Saudi Arabia looks both east and west
15 September 2023
MEED's October 2023 special report on Saudi Arabia also includes:
> Gigaproject activity enters full swing
> Infrastructure projects support Riyadh’s logistics ambitions
> Aramco focuses on upstream capacity building
> Saudi chemical and downstream projects in motion
> Riyadh rides power projects surge
> Saudi banks track more modest growth path
> Jeddah developer restarts world’s tallest tower

Saudi Crown Prince Mohammed bin Salman al-Saud has been enjoying the international limelight of late, with a trip to India to take part in the G20 summit on 9 and 10 September. There, he met a succession of international leaders, including India’s Prime Minister Narendra Modi, Brazilian President Luiz Inacio Lula da Silva and Turkey’s President Recep Tayyip Erdogan.
A few days earlier, he had announced the launch of a new international body, the Global Water Organisation. Details of its purpose and funding remain limited for now, but it will have its headquarters in Riyadh and is expected to lead international efforts to better manage the world’s water resources.
All this activity is a sign that MBS remains intent on changing Saudi Arabia’s position in the world order – also evident in its decision in March to join the China-dominated Shanghai Cooperation Organisation (SCO) as a dialogue partner.

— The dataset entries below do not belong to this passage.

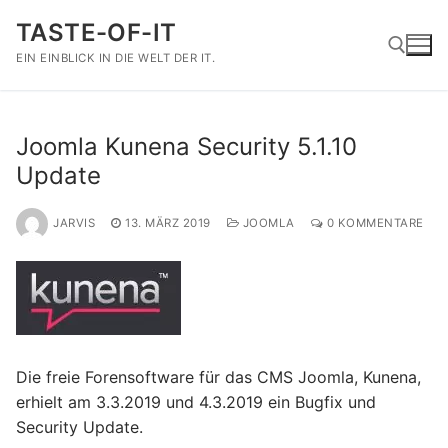
Zum
TASTE-OF-IT
Inhalt
springen
EIN EINBLICK IN DIE WELT DER IT.
Suchen nach:
Joomla Kunena Security 5.1.10
Update
JARVIS
13. MÄRZ 2019
JOOMLA
0 KOMMENTARE
Die freie Forensoftware für das CMS Joomla, Kunena,
erhielt am 3.3.2019 und 4.3.2019 ein Bugfix und
Security Update.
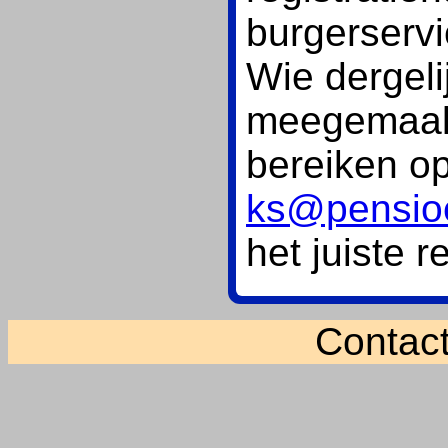
burgerservi
Wie dergeli
meegemaakt
bereiken o
ks@pensio
het juiste 
Contac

That was followed on 24 August by an invitation to join the Brics group, along with the UAE, Iran and three other countries.

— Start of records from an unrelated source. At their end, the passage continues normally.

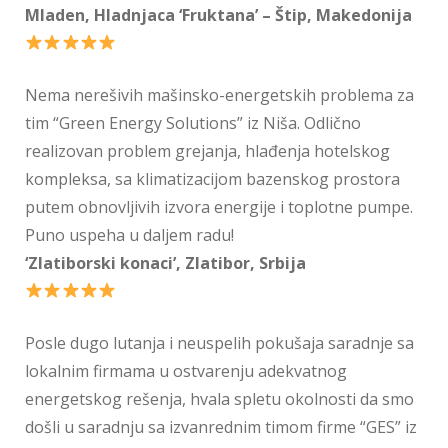
Mladen, Hladnjaca ‘Fruktana’ – Štip, Makedonija
Nema nerešivih mašinsko-energetskih problema za
tim “Green Energy Solutions” iz Niša. Odlično
realizovan problem grejanja, hlađenja hotelskog
kompleksa, sa klimatizacijom bazenskog prostora
putem obnovljivih izvora energije i toplotne pumpe.
Puno uspeha u daljem radu!
‘Zlatiborski konaci’, Zlatibor, Srbija
Posle dugo lutanja i neuspelih pokušaja saradnje sa
lokalnim firmama u ostvarenju adekvatnog
energetskog rešenja, hvala spletu okolnosti da smo
došli u saradnju sa izvanrednim timom firme “GES” iz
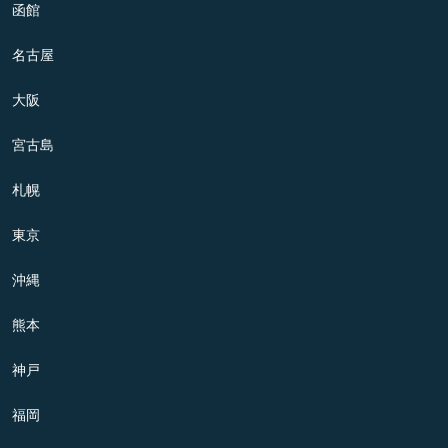
函館
名古屋
大阪
宮古島
札幌
東京
沖縄
熊本
神戸
福岡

Saudi is engaged in extreme hedging … I think Riyadh has suggested reluctance to join Brics just to buy time and signal to Western partners that it is not too eager to join. But I believe Riyadh has long made that call
Cinzia Bianco, European Council on Foreign Relations
Weighing the options
Yet Riyadh also appears keenly aware of the potential pitfalls as it tries to carve out a different role for itself. That was clearly seen in its ambiguous reaction to the Brics invitation, with Foreign Affairs Minister Prince Faisal bin Farhan saying it wanted to find out “further details on membership requirements” before committing to join.

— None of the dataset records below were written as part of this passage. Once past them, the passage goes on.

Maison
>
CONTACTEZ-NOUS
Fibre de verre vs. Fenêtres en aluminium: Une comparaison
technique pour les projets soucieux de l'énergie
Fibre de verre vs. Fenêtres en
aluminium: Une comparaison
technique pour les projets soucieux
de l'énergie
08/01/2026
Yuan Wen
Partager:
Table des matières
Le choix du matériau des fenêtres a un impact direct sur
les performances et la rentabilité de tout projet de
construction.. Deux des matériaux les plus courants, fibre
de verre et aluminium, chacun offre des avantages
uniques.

Analysts saw those comments as an attempt to placate those in Western capitals concerned about China's growing influence in the Gulf region, and in the UAE and Saudi Arabia in particular.
“I think Faisal bin Farhan’s statement was one of trying to balance expectations and signal to the Biden administration that the Saudis are not definitively taking sides, but rather are seeking to maximise their own leverage in multiple relationships that they see as not mutually exclusive,” says Kristian Coates Ulrichsen, fellow for the Middle East at Rice University’s Baker Institute for Public Policy.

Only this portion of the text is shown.